Beraprost-MR for PAH

In June 2000, we entered into an agreement with Toray Industries, Inc. (Toray) for the exclusive right to develop and market a sustained release formulation of beraprost (beraprost-SR) in the United States and Canada for the treatment of cardiovascular indications. Beraprost is a chemically stable, orally bioavailable prostacyclin analogue. Like natural prostacyclin and Remodulin, beraprost is believed to dilate blood vessels, prevent platelet aggregation and prevent proliferation of smooth muscle cells surrounding blood vessels.

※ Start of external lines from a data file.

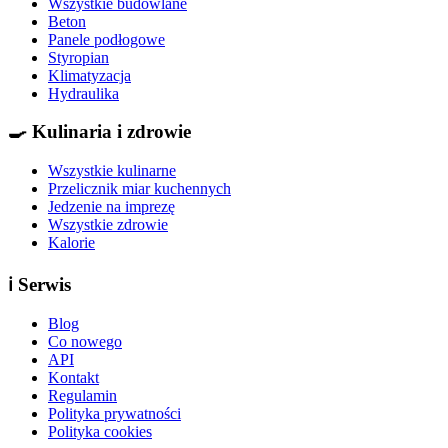
Wszystkie budowlane
Beton
Panele podłogowe
Styropian
Klimatyzacja
Hydraulika
🍳
Kulinaria i zdrowie
Wszystkie kulinarne
Przelicznik miar kuchennych
Jedzenie na imprezę
Wszystkie zdrowie
Kalorie
ℹ️
Serwis
Blog
Co nowego
API
Kontakt
Regulamin
Polityka prywatności
Polityka cookies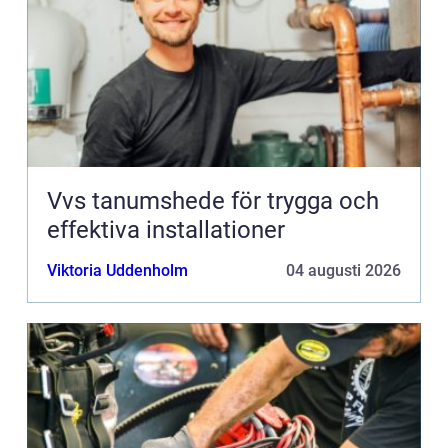
Vvs tanumshede för trygga och
effektiva installationer
Viktoria Uddenholm
04 augusti 2026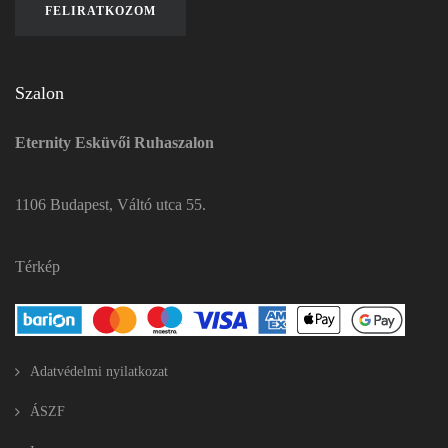
Szalon
Eternity Esküvői Ruhaszalon
1106 Budapest, Váltó utca 55.
Térkép
Adatvédelmi nyilatkozat
ÁSZF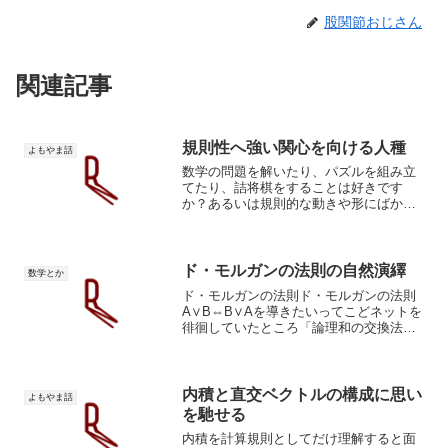
股関節おじさん
関連記事
規則性へ強い関心を向ける人種
よもやま話
数学の問題を解いたり、パズルを組み立
てたり、詰将棋をすることは好きです
か？あるいは規則的な動きや形にばかり
目が行くとか。話の雰囲気よりも論理的
な接続関係に興味が向かうとか。だとす
れば、あなたはパターンシーカーかもし
れません。上の書籍では、人...
ド・モルガンの法則の自然演繹
数学とか
ド・モルガンの法則ド・モルガンの法則
A∨B⇔B∨Aを導きたいってこどネットを
徘徊していたところ「論理和の交換法則
はこの論理展開で行くんじゃない？」と
ヒントになりそうなものを発見しました
ので共有します。ド・モルガンの法則の
自然演繹です。1.A...
内積と直交ベクトルの構成に思い
よもやま話
を馳せる
内積を計算規則としてだけ理解すると面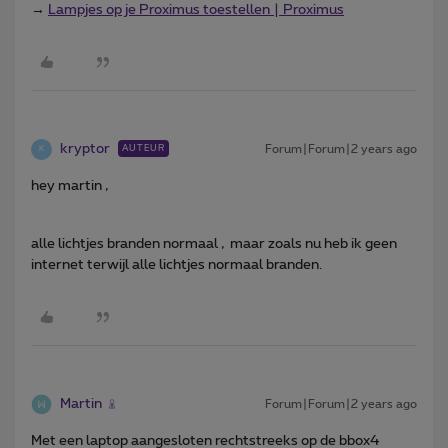
→
Lampjes op je Proximus toestellen | Proximus
kryptor
Forum|Forum|2 years ago
AUTEUR
K
hey martin ,
alle lichtjes branden normaal , maar zoals nu heb ik geen
internet terwijl alle lichtjes normaal branden.
Martin
Forum|Forum|2 years ago
Met een laptop aangesloten rechtstreeks op de bbox4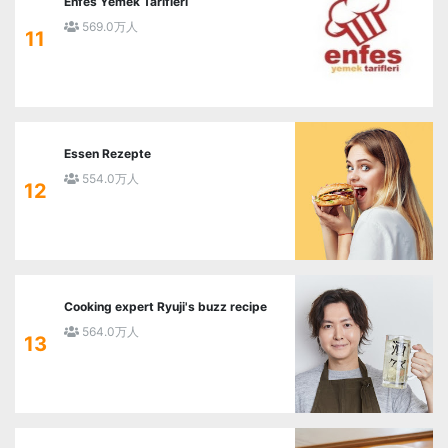
Enfes Yemek Tarifleri
569.0万人
11
Essen Rezepte
554.0万人
12
Cooking expert Ryuji's buzz recipe
564.0万人
13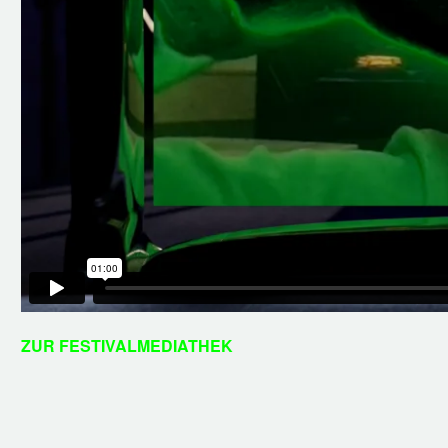
ZUR FESTIVALMEDIATHEK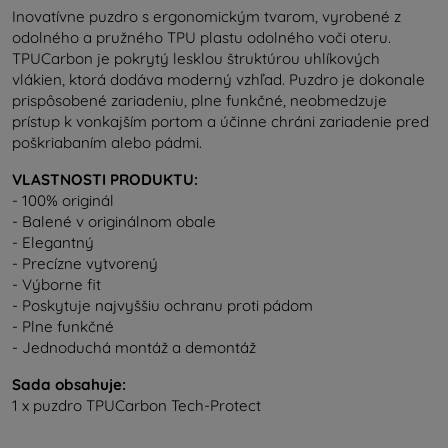
Inovatívne puzdro s ergonomickým tvarom, vyrobené z
odolného a pružného TPU plastu odolného voči oteru.
TPUCarbon je pokrytý lesklou štruktúrou uhlíkových
vlákien, ktorá dodáva moderný vzhľad. Puzdro je dokonale
prispôsobené zariadeniu, plne funkčné, neobmedzuje
prístup k vonkajším portom a účinne chráni zariadenie pred
poškriabaním alebo pádmi.
VLASTNOSTI PRODUKTU:
- 100% originál
- Balené v originálnom obale
- Elegantný
- Precízne vytvorený
- Výborne fit
- Poskytuje najvyššiu ochranu proti pádom
- Plne funkčné
- Jednoduchá montáž a demontáž
Sada obsahuje:
1 x puzdro TPUCarbon Tech-Protect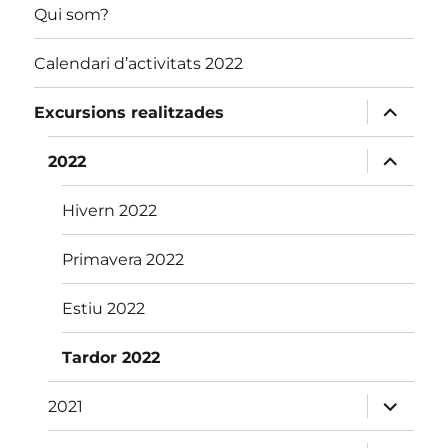
Qui som?
Calendari d’activitats 2022
amplia
Excursions realitzades
el
menú
fill
amplia
2022
el
menú
fill
Hivern 2022
Primavera 2022
Estiu 2022
Tardor 2022
amplia
2021
el
menú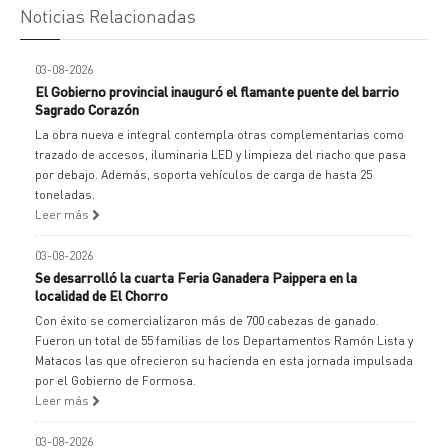
Noticias Relacionadas
03-08-2026
El Gobierno provincial inauguró el flamante puente del barrio
Sagrado Corazón
La obra nueva e integral contempla otras complementarias como
trazado de accesos, iluminaria LED y limpieza del riacho que pasa
por debajo. Además, soporta vehículos de carga de hasta 25
toneladas.
Leer más
03-08-2026
Se desarrolló la cuarta Feria Ganadera Paippera en la
localidad de El Chorro
Con éxito se comercializaron más de 700 cabezas de ganado.
Fueron un total de 55 familias de los Departamentos Ramón Lista y
Matacos las que ofrecieron su hacienda en esta jornada impulsada
por el Gobierno de Formosa.
Leer más
03-08-2026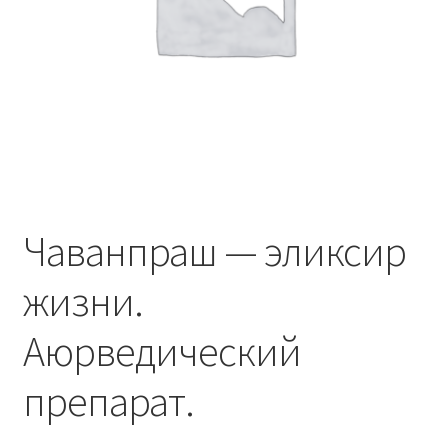
Чаванпраш — эликсир
жизни.
Аюрведический
препарат.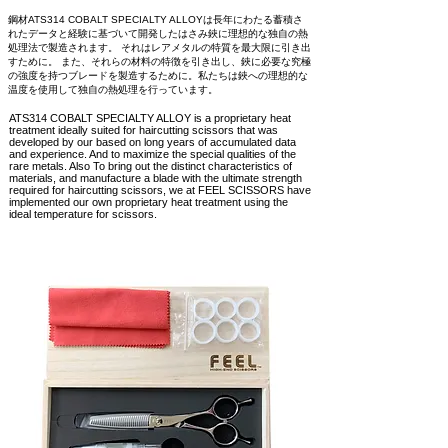
鋼材ATS314 COBALT SPECIALTY ALLOYは長年にわたる蓄積さ
れたデータと経験に基づいて開発したはさみ鋏に理想的な独自の熱
処理法で製造されます。 それはレアメタルの特質を最大限に引き出
すために。 また、それらの材料の特徴を引き出し、鋏に必要な究極
の強度を持つブレードを製造するために。私たちは鋏への理想的な
温度を使用して独自の熱処理を行っています。
ATS314 COBALT SPECIALTY ALLOY is a proprietary heat
treatment ideally suited for haircutting scissors that was
developed by our based on long years of accumulated data
and experience. And to maximize the special qualities of the
rare metals. Also To bring out the distinct characteristics of
materials, and manufacture a blade with the ultimate strength
required for
haircutting scissors, we at FEEL SCISSORS have
implemented our own proprietary heat treatment using the
ideal temperature for scissors.
more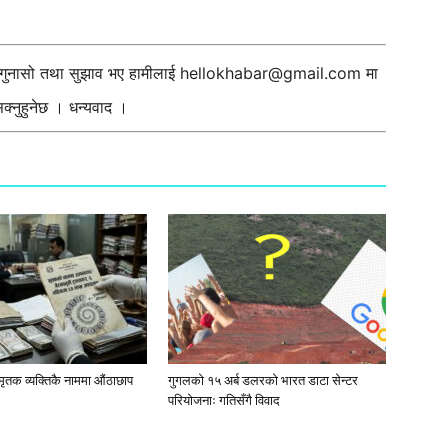
ी गुनासो तथा सुझाव भए हामीलाई
hellokhabar@gmail.com
मा
्नुहुनेछ । धन्यवाद ।
मृतक व्यक्तिकै नाममा औंठाछाप
गुगलको १५ अर्ब डलरको भारत डाटा सेन्टर
परियोजनाः गतिसँगै विवाद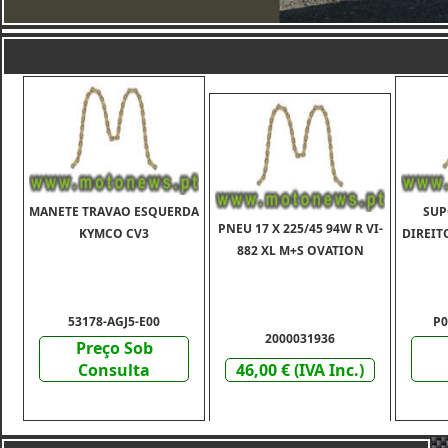
MANETE TRAVAO ESQUERDA
SUP
PNEU 17 X 225/45 94W R VI-
KYMCO CV3
DIREIT
882 XL M+S OVATION
53178-AGJ5-E00
P0
2000031936
Preço Sob
Consulta
46,00 € (IVA Inc.)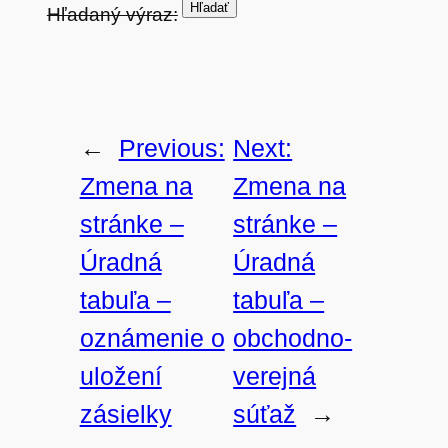
Hľadaný výraz:
←
Previous:
Next:
Zmena na
Zmena na
stránke –
stránke –
Úradná
Úradná
tabuľa –
tabuľa –
oznámenie o
obchodno-
uložení
verejná
zásielky
súťaž
→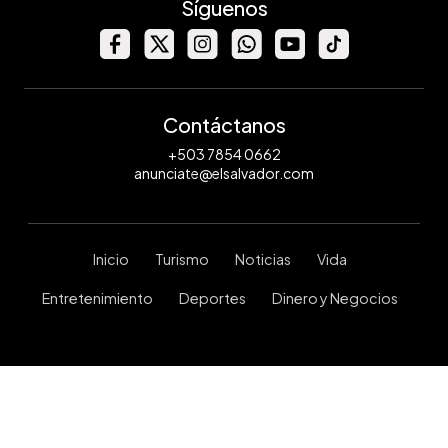
Síguenos
Contáctanos
+503 7854 0662
anunciate@elsalvador.com
Inicio
Turismo
Noticias
Vida
Entretenimiento
Deportes
Dinero y Negocios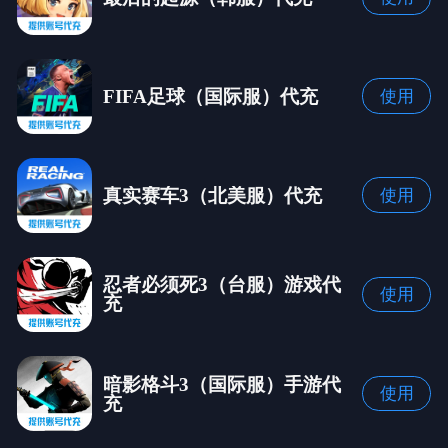
FIFA足球（国际服）代充
使用
真实赛车3（北美服）代充
使用
忍者必须死3（台服）游戏代
使用
充
暗影格斗3（国际服）手游代
使用
充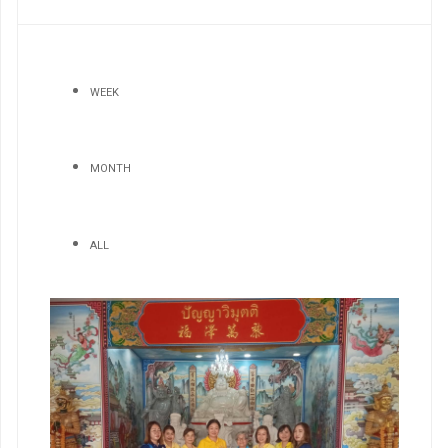
WEEK
MONTH
ALL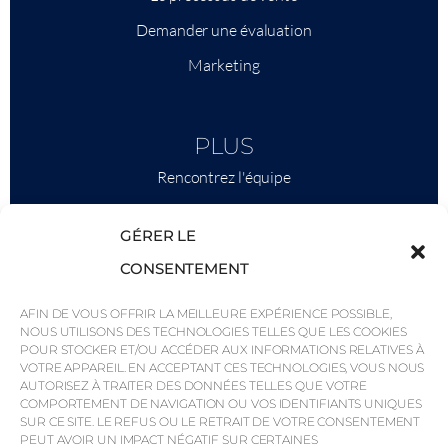
Demander une évaluation
Marketing
PLUS
Rencontrez l'équipe
Ce qu'il faut savoir
GÉRER LE
Savills
CONSENTEMENT
Intelligence économique
AFIN DE VOUS OFFRIR LA MEILLEURE EXPÉRIENCE POSSIBLE,
Pourquoi QP Savills ?
NOUS UTILISONS DES TECHNOLOGIES TELLES QUE LES COOKIES
Actualités et événements
POUR STOCKER ET/OU ACCÉDER AUX INFORMATIONS RELATIVES À
VOTRE APPAREIL. EN ACCEPTANT CES TECHNOLOGIES, VOUS NOUS
Cartes de la région
AUTORISEZ À TRAITER DES DONNÉES TELLES QUE VOTRE
COMPORTEMENT DE NAVIGATION OU VOS IDENTIFIANTS UNIQUES
Communauté
SUR CE SITE. LE REFUS OU LE RETRAIT DE VOTRE CONSENTEMENT
PEUT AVOIR UN IMPACT NÉGATIF SUR CERTAINES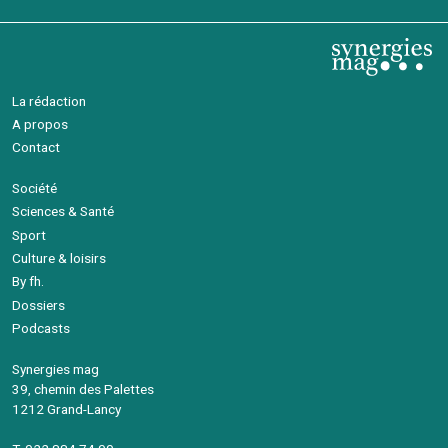
La rédaction
A propos
Contact
Société
Sciences & Santé
Sport
Culture & loisirs
By fh.
Dossiers
Podcasts
Synergies mag
39, chemin des Palettes
1212 Grand-Lancy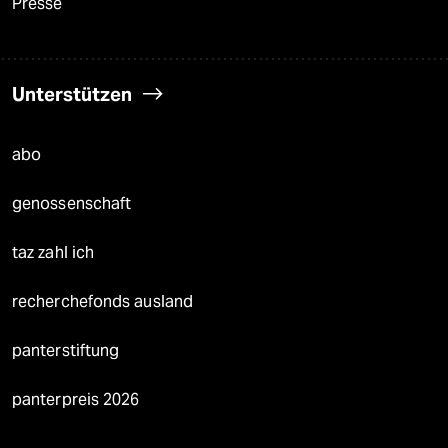
Presse
Unterstützen
abo
genossenschaft
taz zahl ich
recherchefonds ausland
panterstiftung
panterpreis 2026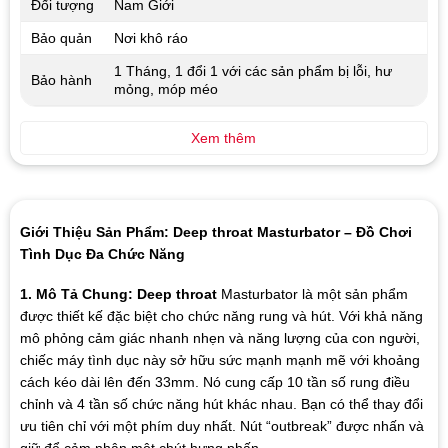
Đối tượng
Nam Giới
Bảo quản
Nơi khô ráo
1 Tháng, 1 đổi 1 với các sản phẩm bị lỗi, hư
Bảo hành
mỏng, móp méo
Xem thêm
Giới Thiệu Sản Phẩm: Deep throat Masturbator – Đồ Chơi
Tình Dục Đa Chức Năng
1. Mô Tả Chung:
Deep throat
Masturbator là một sản phẩm
được thiết kế đặc biệt cho chức năng rung và hút. Với khả năng
mô phỏng cảm giác nhanh nhẹn và năng lượng của con người,
chiếc máy tình dục này sở hữu sức mạnh mạnh mẽ với khoảng
cách kéo dài lên đến 33mm. Nó cung cấp 10 tần số rung điều
chỉnh và 4 tần số chức năng hút khác nhau. Bạn có thể thay đổi
ưu tiên chỉ với một phím duy nhất. Nút “outbreak” được nhấn và
giữ để cảm nhận một chút hưng phấn.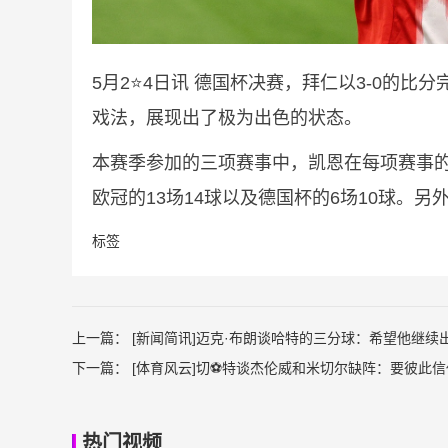
5月2⭐4日讯
德国杯决赛，拜仁以3-0的比分
戏法，展现出了极为出色的状态。
本赛季参加的三项赛事中，凯恩在每项赛事的
欧冠的13场14球以及德国杯的6场10球。
标签
上一篇：
[新闻简讯]迈克·布朗谈哈特的三分球：希望他继续
下一篇：
[体育风云]切⚽特谈杰伦威和米切尔缺阵：要彼此信
热门视频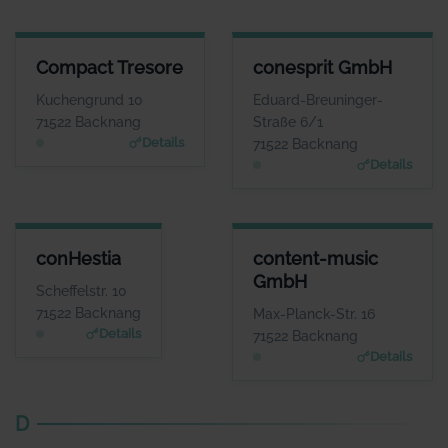
COMPACT TRESORE
CONESPRIT GMBH
Compact Tresore
conesprit GmbH
ANSPRECHPARTNER
ANSPRECHPARTNER
Frau Julia Teller
Herr Roman
Kuchengrund 10
Eduard-Breuninger-
Douverne
WEBSITE
71522 Backnang
Straße 6/1
www.compact-tresore.
WEBSITE
Details
71522 Backnang
de
www.conesprit.de
Details
CONHESTIA
CONTENT-MUSIC GMBH
conHestia
content-music
ANSPRECHPARTNER
ANSPRECHPARTNER
GmbH
Herr Manfred
Herr Josh Kochhann
Scheffelstr. 10
Wasserberg
WEBSITE
71522 Backnang
Max-Planck-Str. 16
www.content-music.de
WEBSITE
Details
71522 Backnang
www.conhestia.de
Details
D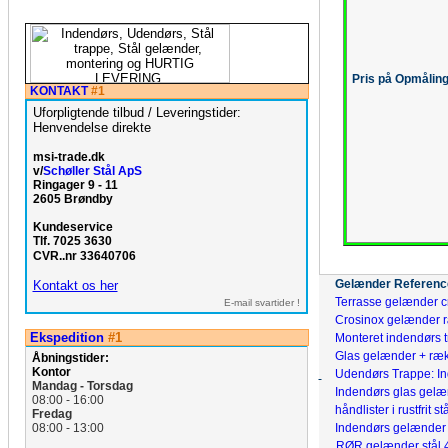
Pris på Opmåling
KONTAKT
#1
Uforpligtende tilbud / Leveringstider:
Henvendelse direkte
msi-trade.dk
v/
Schøller Stål ApS
Ringager 9 - 11
2605 Brøndby
Kundeservice
Tlf. 7025 3630
CVR..nr 33640706
Gelænder Referenc
Kontakt os her
Terrasse gelænder cro
E-mail svartider !
Crosinox gelænder 
Ekspedition
#1
Monteret indendørs 
Glas gelænder + ræ
Åbningstider:
Kontor
Udendørs Trappe: I
Mandag - Torsdag
Indendørs glas gelæ
08:00 - 16:00
håndlister i rustfrit stå
Fredag
08:00 - 13:00
Indendørs gelænder
RØR gelænder stål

In March 2007, Lung LLC entered into an amended agreement with Toray to assume and amend the rights and obligations of our June 2000 agreement with Toray concerning the commercialization of a modified release formulation of beraprost (beraprost-MR). The amended agreement grants us additional exclusive rights to commercialize beraprost-MR in Europe and broadens the treatment indication to include vascular disease (excluding renal disease), among other revisions.

The drug substance beraprost consists of equal amounts of four optical isomers, one of which is primarily responsible for the pharmacologic activity of the drug. As we continue clinical development, we plan to proceed with a modified release drug product containing only the most pharmacologically active isomer. As a result, future clinical trials will use the single active isomer.

In October 2007, Toray announced that beraprost-MR received regulatory approval in Japan for use in the treatment of PAH. In July 2008, beraprost-MR was designated an orphan medicinal product by the EMA.